Another recent project is the Reproducibility Initiative, which seeks to examine the replicability of the top 50 most impactful cancer biology studies published between 2010 and 2012. 84 This initiative is exploratory and may offer useful insights. It potentially offers the opportunity to debate and clarify within the scientific community what constitutes adequate and appropriate replication, who should perform these replication studies, and how they are best performed. 52
Academia.edu is taking a different approach, attempting to build an alternative publication system where papers are made available promptly and with the peer review process taking place postpublication. They also hope to make research freely available.
These efforts are all still at an embryonic stage, and although their value remains to be determined, it is heartening to see the broad-based approach that is being adopted by the scientific community.
The National Institute of Health has indicated that it too will take several steps, including additional training within the National Institute of Health intramural program, a more systematic review of grant applications, more transparent access to data, an online forum for discussion of published papers along with other measures under consideration. 50 Of these, perhaps the most important is the focus on education. This is a crucial initiative. It is essential that the next generation of researchers is better trained in terms of design, execution, and interpretation of experiments.

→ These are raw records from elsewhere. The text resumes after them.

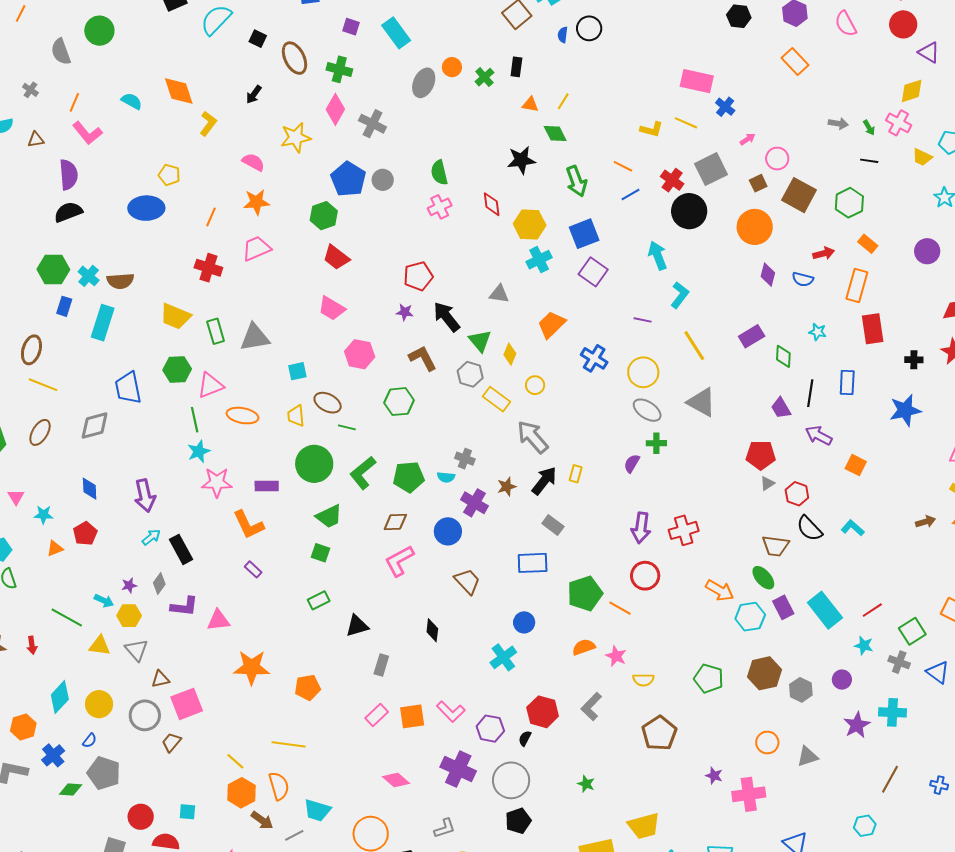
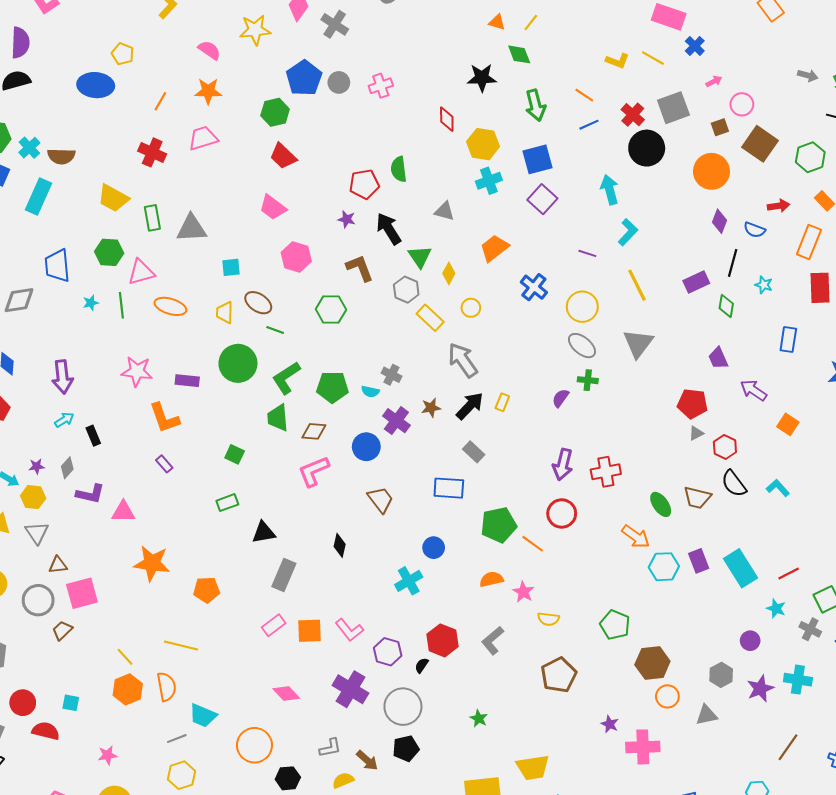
green semicircle: (439, 173) -> (399, 169), moved
pink cross: (440, 207) -> (381, 86), moved
black line: (810, 393) -> (733, 263), moved
gray triangle: (702, 402) -> (638, 343), turned 32
cyan star: (199, 451) -> (91, 303), moved, size x0.7
green trapezoid: (329, 516) -> (278, 418), moved, turned 104
black rectangle: (181, 549) -> (93, 436), size x0.7
green ellipse: (763, 578) -> (661, 504), moved
gray rectangle: (381, 665) -> (284, 575), size x1.4
brown hexagon: (764, 673) -> (652, 663), moved
gray hexagon: (801, 690) -> (721, 675), moved
brown arrow: (262, 820) -> (367, 760), moved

A key component of this effort will need to be instruction in terms of appropriate selection and cleaning of data for presentation. This initiative will help address the concern that junior researchers may not receive adequate personalized training or mentoring if they are in laboratories where the principal investigator is unable to provide individual attention on a regular basis.

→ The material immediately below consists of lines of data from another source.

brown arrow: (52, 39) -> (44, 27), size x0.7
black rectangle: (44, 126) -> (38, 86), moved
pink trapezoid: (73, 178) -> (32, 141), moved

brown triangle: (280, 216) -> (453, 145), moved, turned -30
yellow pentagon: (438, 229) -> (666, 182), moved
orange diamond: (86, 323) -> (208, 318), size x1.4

Realistic Prospect for Change?
Despite the clear challenges that we face, it is worth recalling that substantive changes have taken place over recent decades in clinical trials processes, and similar progress may also be achieved for preclinical research. Although it has taken a long time to reach wider consensus about the importance of proper randomization, blinding (when feasible and appropriate), and registration in clinical trials, these are now widely accepted as the norm, and failure to comply (eg, nonregistration) is penalized (eg, by inability to publish in most major journals). When these changes were being introduced, some physicians expressed concern, at least privately that these changes would stifle clinical research. In fact, this has introduced a new level of reliability and confidence in the clinical research effort. There are still multiple challenges of course. The public availability of clinical trial data remains suboptimal. 85,86 Research protocols and full study reports remain difficult to access. Transparent access to key data that underpins clinical conclusions remains to be broadly addressed. 9 Plus many clinical trials remain nonrandomized without any good reason, especially in phase I and II research. 87 However, despite these real concerns, the current status of planning, execution, and interpretation of clinical trials is different and probably substantially improved to what it was several decades ago and vastly superior to the situation in preclinical research.
At this time, the level of control, rigor, and accountability seen in clinical trials (even with their residual deficiencies) is currently unimaginable in the preclinical arena 88 where much still remains at the discretion of the individual investigator. Although it seems unlikely that this pattern can continue, the notion of increased oversight of preclinical studies has long been proposed. 89,90 The current model of investigator self-regulation and self-censoring does not seem to be serving the scientific community well enough. Although clinical and preclinical research do have major differences, many of the lessons learnt from clinical research may also be considered for more systematic application in preclinical research.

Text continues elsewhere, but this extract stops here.